***** Records for this exercise *****

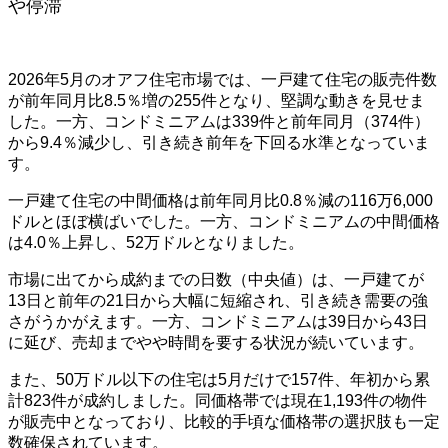
や停滞
2026年5月のオアフ住宅市場では、一戸建て住宅の販売件数
が前年同月比8.5％増の255件となり、堅調な動きを見せま
した。一方、コンドミニアムは339件と前年同月（374件）
から9.4％減少し、引き続き前年を下回る水準となっていま
す。
一戸建て住宅の中間価格は前年同月比0.8％減の116万6,000
ドルとほぼ横ばいでした。一方、コンドミニアムの中間価格
は4.0％上昇し、52万ドルとなりました。
市場に出てから成約までの日数（中央値）は、一戸建てが
13日と前年の21日から大幅に短縮され、引き続き需要の強
さがうかがえます。一方、コンドミニアムは39日から43日
に延び、売却までやや時間を要する状況が続いています。
また、50万ドル以下の住宅は5月だけで157件、年初から累
計823件が成約しました。同価格帯では現在1,193件の物件
が販売中となっており、比較的手頃な価格帯の選択肢も一定
数確保されています。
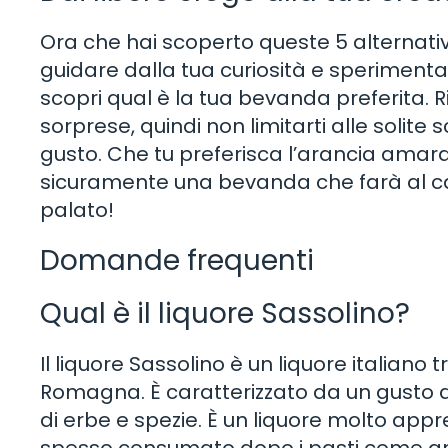
Ora che hai scoperto queste 5 alternative
guidare dalla tua curiosità e sperimentar
scopri qual è la tua bevanda preferita. Ri
sorprese, quindi non limitarti alle solite 
gusto. Che tu preferisca l’arancia amara, la
sicuramente una bevanda che farà al cas
palato!
Domande frequenti
Qual è il liquore Sassolino?
Il liquore Sassolino è un liquore italiano 
Romagna. È caratterizzato da un gusto do
di erbe e spezie. È un liquore molto appr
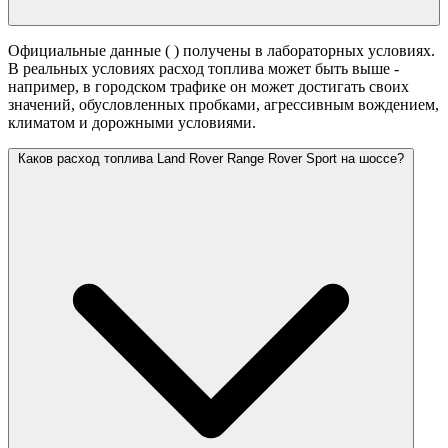
Официальные данные (
) получены в лабораторных условиях.
В реальных условиях расход топлива может быть выше -
например, в городском трафике он может достигать своих
значений,
обусловленных пробками, агрессивным вождением,
климатом и дорожными условиями.
Каков расход топлива Land Rover Range Rover Sport на шоссе?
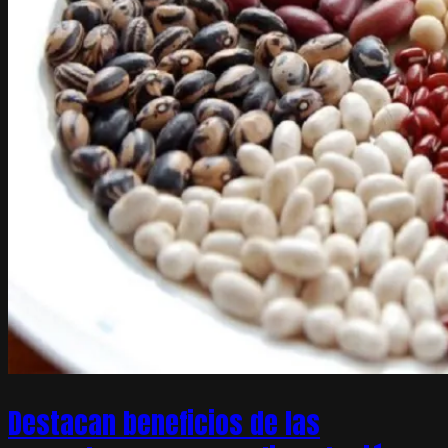
Destacan beneficios de las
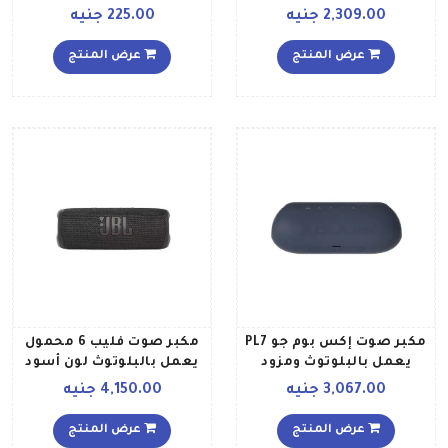
البلوتوث مقاس 10
2,309.00 جنيه
225.00 جنيه
بوصةراديو Fmمزود بمصباح
LED TG SB B015 أسود
عرض المنتج
عرض المنتج
مكبر صوت إكس بوم جو PL7
مكبر صوت فليب 6 محمول
يعمل بالبلوتوث ومزود
يعمل بالبلوتوث لون أسود
بتقنية ميريديان الصوتية
3,067.00 جنيه
4,150.00 جنيه
أسود
عرض المنتج
عرض المنتج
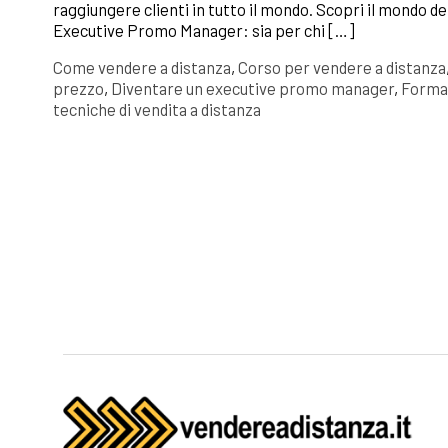
raggiungere clienti in tutto il mondo. Scopri il mondo dei
Executive Promo Manager: sia per chi […]
Come vendere a distanza
,
Corso per vendere a distanza
prezzo
,
Diventare un executive promo manager
,
Format
tecniche di vendita a distanza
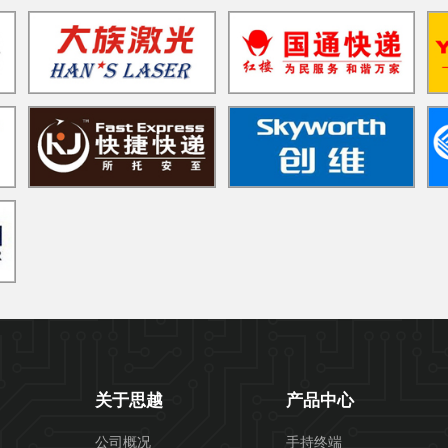
关于思越
产品中心
公司概况
手持终端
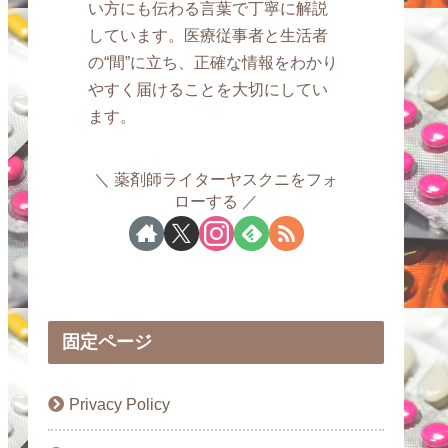
い方にも伝わる言葉で丁寧に解説
しています。医療従事者と生活者
の“間”に立ち、正確な情報をわかり
やすく届けることを大切にしてい
ます。
薬剤師ライターヤスクニをフォ
ローする
固定ページ
Privacy Policy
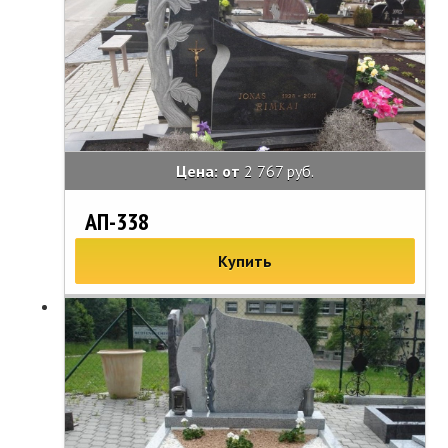
Цена: от
2 767 руб.
АП-338
Купить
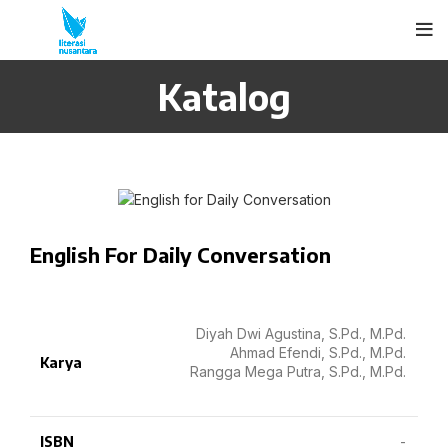
Katalog
English For Daily Conversation
Diyah Dwi Agustina, S.Pd., M.Pd.
Ahmad Efendi, S.Pd., M.Pd.
Karya
Rangga Mega Putra, S.Pd., M.Pd.
ISBN
-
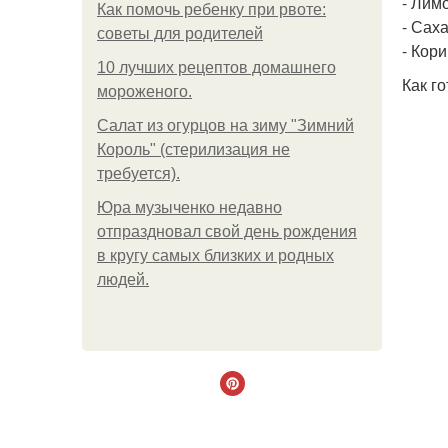
- Лимо
Как помочь ребенку при рвоте:
- Саха
советы для родителей
- Кори
10 лучших рецептов домашнего
Как го
мороженого.
Салат из огурцов на зиму "Зимний
Король" (стерилизация не
требуется).
Юра музыченко недавно
отпраздновал свой день рождения
в кругу самых близких и родных
людей.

*****

The answer must be the part of the records that opens with the line containing "в лабораторных условиях." and closes with the line containing "10 лучших рецептов домашнего", reproduced exactly, with no pictures.

**Exercise answer**
) получены в лабораторных условиях.
В реальных условиях расход топлива может быть выше -
например, в городском трафике он может достигать своих
значений,
обусловленных пробками, агрессивным вождением,
климатом и дорожными условиями.
Каков расход топлива Land Rover Range Rover Sport на шоссе?
Destacan beneficios de las
البلوتوث مقاس 10
2,309.00 جنيه
225.00 جنيه
بوصةراديو Fmمزود بمصباح
LED TG SB B015 أسود
عرض المنتج
عرض المنتج
مكبر صوت إكس بوم جو PL7
مكبر صوت فليب 6 محمول
يعمل بالبلوتوث ومزود
يعمل بالبلوتوث لون أسود
بتقنية ميريديان الصوتية
3,067.00 جنيه
4,150.00 جنيه
أسود
عرض المنتج
عرض المنتج
raggiungere clienti in tutto il mondo. Scopri il mondo dei
Executive Promo Manager: sia per chi […]
Come vendere a distanza
,
Corso per vendere a distanza
prezzo
,
Diventare un executive promo manager
,
Format
tecniche di vendita a distanza
关于思越
产品中心
公司概况
手持终端
い方にも伝わる言葉で丁寧に解説
しています。医療従事者と生活者
の“間”に立ち、正確な情報をわかり
やすく届けることを大切にしてい
ます。
薬剤師ライターヤスクニをフォ
ローする
固定ページ
Privacy Policy
Цена: от
2 767 руб.
АП-338
Купить
Katalog
English For Daily Conversation
Diyah Dwi Agustina, S.Pd., M.Pd.
Ahmad Efendi, S.Pd., M.Pd.
Karya
Rangga Mega Putra, S.Pd., M.Pd.
ISBN
-
- Лимо
Как помочь ребенку при рвоте:
- Саха
советы для родителей
- Кори
10 лучших рецептов домашнего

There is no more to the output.